What are other AKFF members in WA doing for the Easter break?

I'm thinking of hitting some venues east of Albany, hopefully out to Doubtful Beach, east of Bremer Bay. Although will be happy to head west if any others have better ideas.


----------



## arfa (Jan 5, 2009)

hi ya daveyak...
if you've not heard of esperance it is great place for a holiday. With lots off islands and bays the fishing is great, the down side is that we are seven hours from perth. That may work in our favour as we have uncrowded beaches and fishing spots.We have a big catch bag down here, from black bream to your usual southern water reef fish, skippy and salmon to five kilo.

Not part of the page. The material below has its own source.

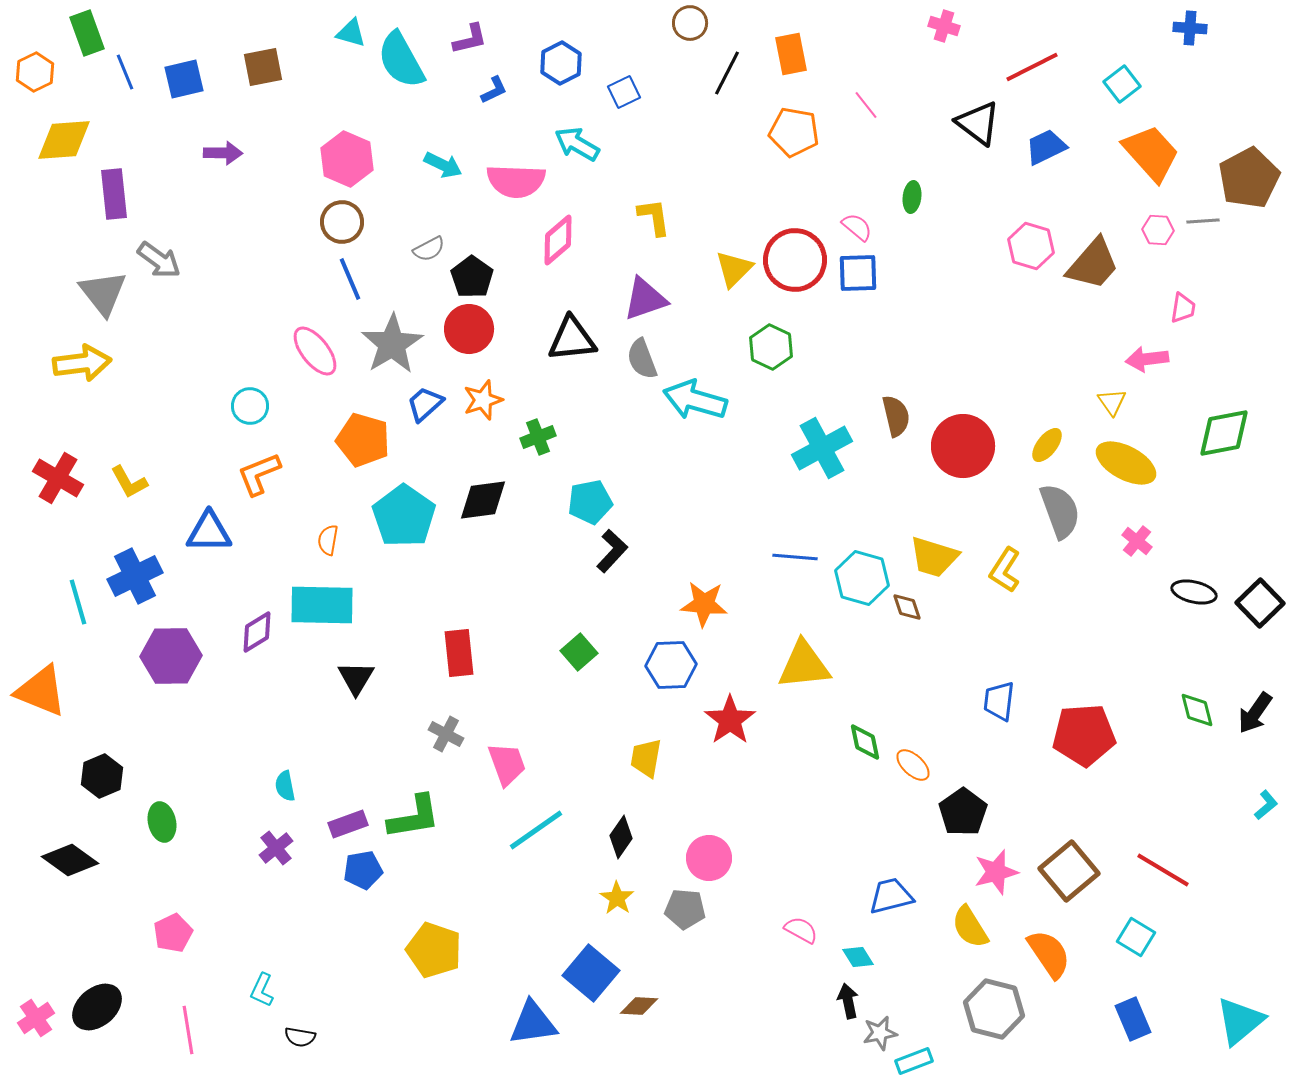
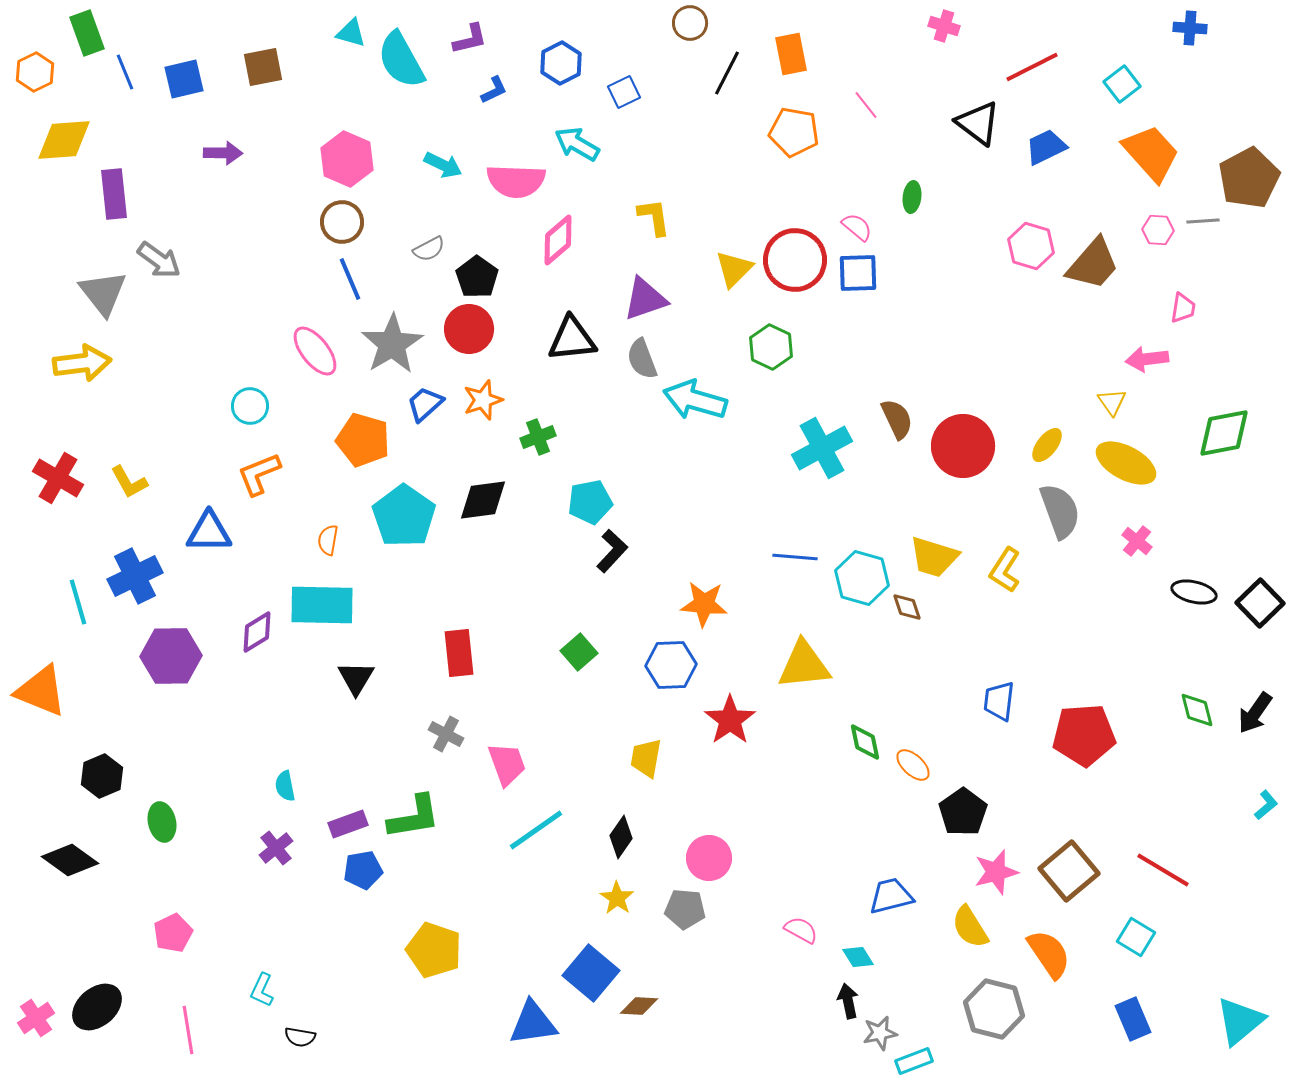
black pentagon at (472, 277): moved 5 px right
brown semicircle at (896, 416): moved 1 px right, 3 px down; rotated 12 degrees counterclockwise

I fished the break water on the weekend cuaght 20-30 skippy from 10-30cm, pink snapper 30-40cm, nanagui and flathead. AKFF member wattie is keen yak fisher from there and is usually keen to get out with more yak fishers. I've not fished with him yet but hope to in near future and seems to have good knowledge of the earea...


----------



## Shorty (May 11, 2008)

Have not heard any plans for Easter from the lads,,seems like May is Exmouth month and plans are well underway .

But seeing Easter is Salmon time i will be at Pt Peron hopefully getting stuck into them, i reckon it would be awesome fun on light tackle off the yak.


----------



## ryber (Mar 13, 2008)

Well come easter time I will be hoping to be yakking about Dunsborough way trying to get into some salmon !!


----------



## Daveyak (Oct 6, 2005)

Thanks for the replies you blokes. I actually posted that question asking about Easter last year but applies equally to this year.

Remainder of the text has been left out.